A roundup of the late-night comics.
Jay Leno: Here's something I learned today. You know what the last thing that went through Zarqawi's mind was? A 500-pound bomb.
Conan O'Brien: According to the military, this is true, they got al-Zarqawi while he was hiding in his safe house. Yeah. As a result, it's been renamed the not-so-safe house.
David Letterman: Abu Musab al-Zarqawi was the world's most unhinged lunatic. He is now dead. So that moves Ann Coulter up to first place.
Leno: Did you see what happened? This weekend a person was caught trying to jump over the White House fence after throwing a package over it. Turns out it was just Hillary Clinton with carpet samples. But it was scary, scary for a minute there.
Kimmel: The president is also focused now on border security, especially gay border security. He was down in New Mexico to explain his plans, which were perfectly logical to at least one person in attendance.

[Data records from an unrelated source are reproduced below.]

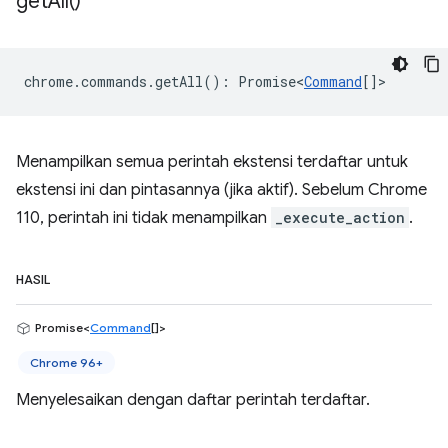
get
All(
)
chrome
.
commands
.
getAll
()
:
Promise<
Command
[]
>
Menampilkan semua perintah ekstensi terdaftar untuk
ekstensi ini dan pintasannya (jika aktif). Sebelum Chrome
110, perintah ini tidak menampilkan
_execute_action
.
HASIL
Promise<
Command
[]>
Chrome 96+
Menyelesaikan dengan daftar perintah terdaftar.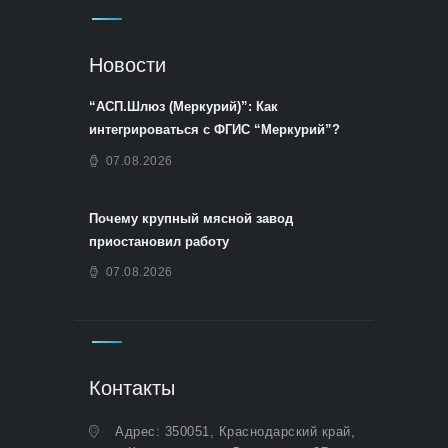
Новости
“АСП.Шлюз (Меркурий)”: Как
интегрироваться с ФГИС “Меркурий”?
07.08.2026
Почему крупный мясной завод
приостановил работу
07.08.2026
Контакты
Адрес: 350051, Краснодарский край,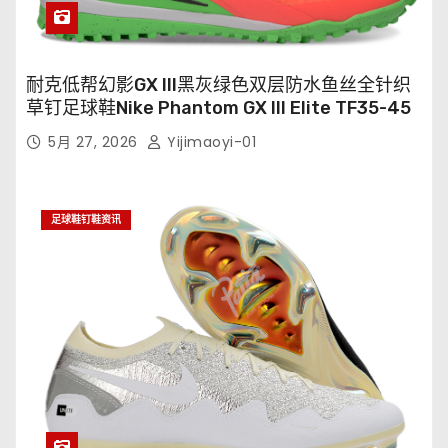
耐克低帮幻影GX III黑灰绿色双层防水鱼丝全针织
草钉足球鞋Nike Phantom GX III Elite TF35-45
5月 27, 2026
Yijimaoyi-01
足球鞋钉鞋资讯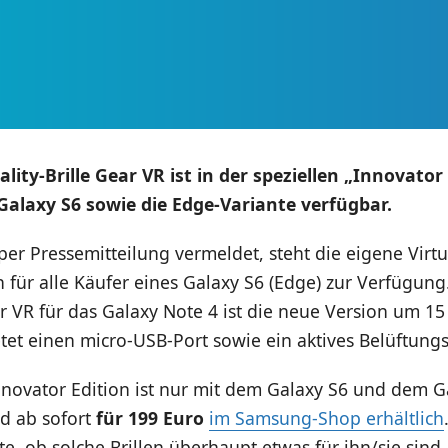
ality-Brille Gear VR ist in der speziellen „Innovato
Galaxy S6 sowie die Edge-Variante verfügbar.
r Pressemitteilung vermeldet, steht die eigene Virtua
h für alle Käufer eines Galaxy S6 (Edge) zur Verfügung
r VR für das Galaxy Note 4 ist die neue Version um 15
tet einen micro-USB-Port sowie ein aktives Belüftung
nnovator Edition ist nur mit dem Galaxy S6 und dem G
d ab sofort
für 199 Euro
im Samsung-Shop erhältlich
, ob solche Brillen überhaupt etwas für ihn/sie sin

President Bush [giving speech]: Therefore, I've decided to work with our state governors, Republicans and Democrats, to move 6,000 National Guard troops on the border to help the current border patrol do the job until the new agents are trained. That makes sense to me doesn't it?
Kimmel: I don't know.
Leno: As you know, President Bush calling for a constitutional amendment against gay marriage. He said he wants to put both al Qaeda and IKEA out of business, ladies and gentleman.